Sent from my SM-N920V using Tapatalk


----------



## Charles (Aug 26, 2010)

You might want to try a starship. Typically, starships have a pistol grip and a wrist or arm brace. Nope ... they are not pocketable. But you should be able to shoot them.

Cheers .... Charles


----------



## JonM (Aug 17, 2013)

On some of my frames, I use a lanyard from the butt of the grip across the back to the base of the thumb. This lets me have a semi relaxed grip, & with a slight flex of the thumb everything stays in place using one or two fingers. No need for a strong grip, or a pinch. Like Charles said, a starship would work great, or even a wrist rocket.


----------



## Steve32 (Jul 7, 2011)

Charles said:


> You might want to try a starship. Typically, starships have a pistol grip and a wrist or arm brace. Nope ... they are not pocketable. But you should be able to shoot them.
> 
> Cheers .... Charles


Thanks. I love the look, but found out they are illegal where I spend much of my shooting time. No wrist braces.

Sent from my SM-N920V using Tapatalk


----------



## Steve32 (Jul 7, 2011)

JonM said:


> On some of my frames, I use a lanyard from the butt of the grip across the back to the base of the thumb. This lets me have a semi relaxed grip, & with a slight flex of the thumb everything stays in place using one or two fingers. No need for a strong grip, or a pinch. Like Charles said, a starship would work great, or even a wrist rocket.


I think I see what you're saying. I'll play with it and see. Thanks.

Sent from my SM-N920V using Tapatalk


----------



## Rayshot (Feb 1, 2010)

JonM said:


> On some of my frames, I use a lanyard from the butt of the grip across the back to the base of the thumb. This lets me have a semi relaxed grip, & with a slight flex of the thumb everything stays in place using one or two fingers. No need for a strong grip, or a pinch. Like Charles said, a starship would work great, or even a wrist rocket.


I agree with using a lanyard. With the right slingshot and the lanyard adjusted well, you barely or don't have to grip the frame. MJ has done a video of this.


----------



## Steve32 (Jul 7, 2011)

Cool. Thank you.

Sent from my SM-N920V using Tapatalk


----------



## Steve32 (Jul 7, 2011)

How do I find the video?

Sent from my SM-N920V using Tapatalk


----------



## flipgun (Nov 14, 2012)

If your hand will let you shoot a finger braced style and you just want to plink or shoot cans, I could suggest this style.









The loop on the bottom is for your pinky. You can't drop it and it won't get away. They are quite small and shoot bigger than they look. you wear it like this.

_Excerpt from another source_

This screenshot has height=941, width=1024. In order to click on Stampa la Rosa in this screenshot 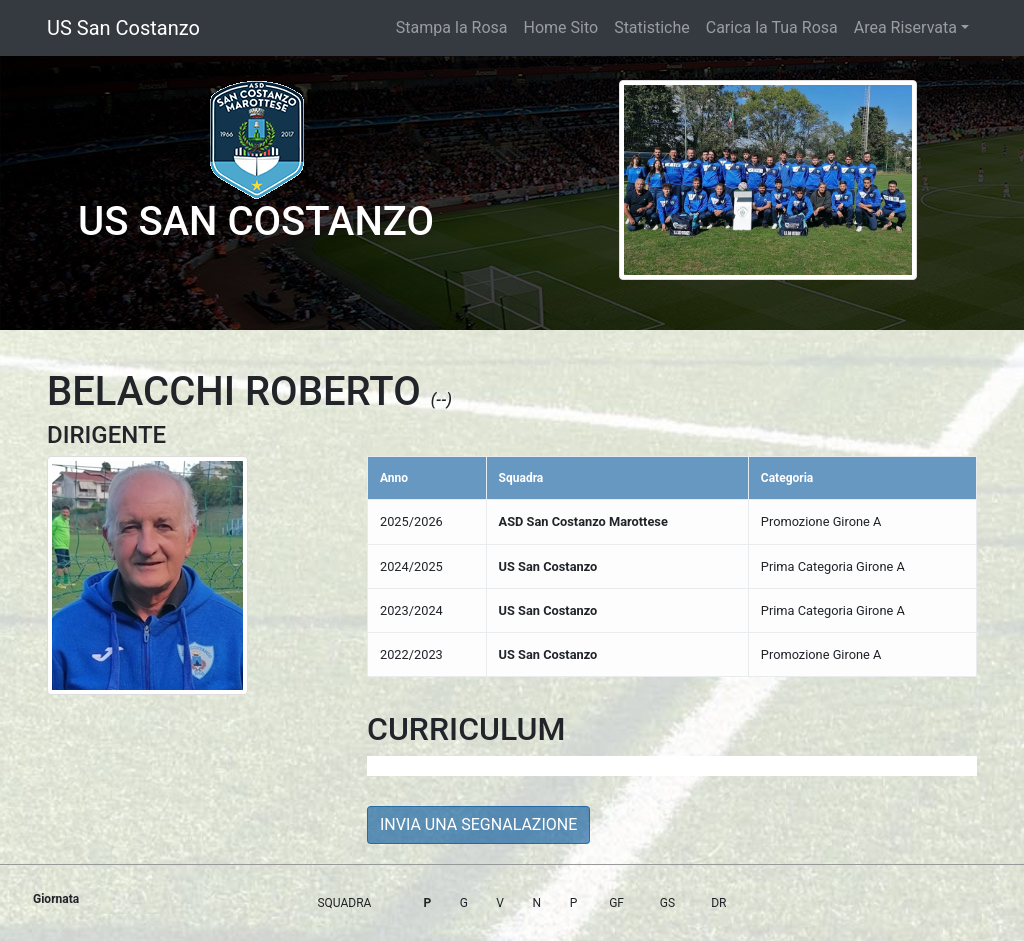, I will do `click(452, 27)`.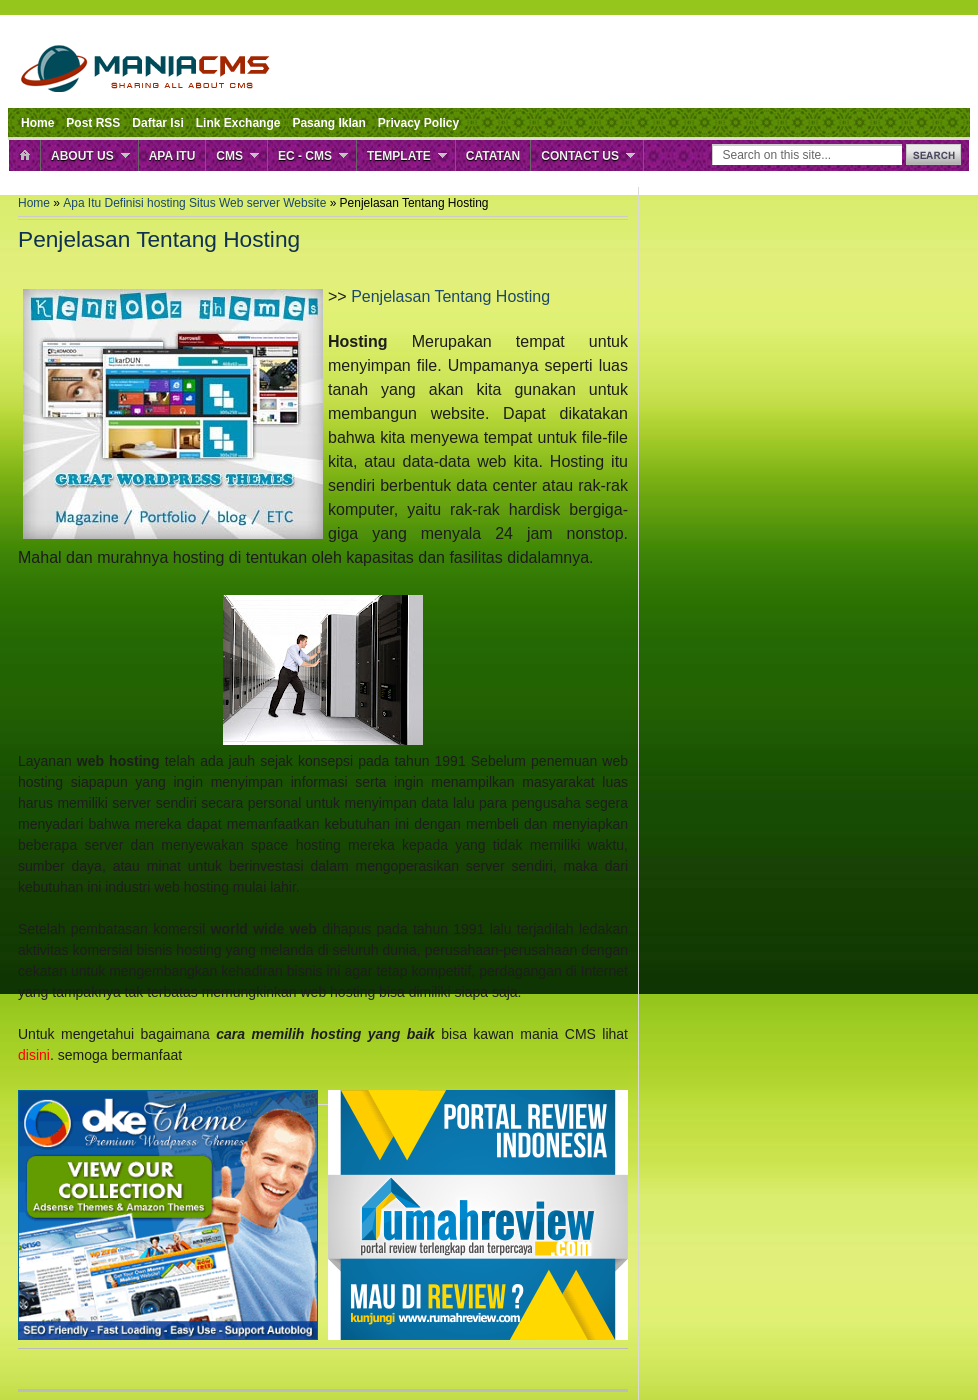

I have a couple extra with small tubes (not shown). If you think that you might like one, shout me.


----------



## Rayshot (Feb 1, 2010)

Steve32 said:


> How do I find the video?
> 
> Sent from my SM-N920V using Tapatalk


That can be a trick with the search on this forum. Perhaps if you PM MJ he may remember the title.


----------



## Steve32 (Jul 7, 2011)

flipgun said:


> If your hand will let you shoot a finger braced style and you just want to plink or shoot cans, I could suggest this style.
> 
> 
> 
> ...


That's very cool, and something that can be added to just about any frame.

Sent from my SM-N920V using Tapatalk


----------



## Ibojoe (Mar 13, 2016)

flipgun said:


> If your hand will let you shoot a finger braced style and you just want to plink or shoot cans, I could suggest this style.
> 
> 
> 
> ...


what a nice offer. One thing I really like about slingshot people!


----------



## inconvenience (Mar 21, 2016)

I really like the Maxim frame from Simple Shot. It locks in your hand with the middle and ring fingers. I have a bum left wrist from when I used to fight a lot and the Maxim is very comfortable. With a lanyard it is just a very light brace grip. Even the full size Maxim has about the skinniest neck you will find on a full size slingshot. Yet it still fits my medium-large hands.

Good luck.


----------



## Dayhiker (Mar 13, 2010)

I should be holding the slingshot in my left hand, but mine is too weak due to an unfortunate encounter with a table saw blade and some nerve damage. So I trained myself to shoot with the fork in my right hand. It took a while, but I do well now and it's second nature after a while.


----------



## Toolshed (Aug 4, 2015)

flipgun said:


> If your hand will let you shoot a finger braced style and you just want to plink or shoot cans, I could suggest this style.
> 
> The loop on the bottom is for your pinky. You can't drop it and it won't get away. They are quite small and shoot bigger than they look. you wear it like this.
> 
> I have a couple extra with small tubes (not shown). If you think that you might like one, shout me.


 :yeahthat:

Awwww, man you got to it before I could!  I totally agree here. The ring/pinky finger loop is pure AWESOMENESS! I absolutely love shooting my Wishbones just for that reason, the relaxed grip.


----------



## Steve32 (Jul 7, 2011)

Dayhiker said:


> I should be holding the slingshot in my left hand, but mine is too weak due to an unfortunate encounter with a table saw blade and some nerve damage. So I trained myself to shoot with the fork in my right hand. It took a while, but I do well now and it's second nature after a while.


A problem for me is that the left hand can't pinch. It's amazing how many tendons are affected by cutting off one lousy thumb. I understand why my cat is often frustrated.

Sent from my SM-N920V using Tapatalk


----------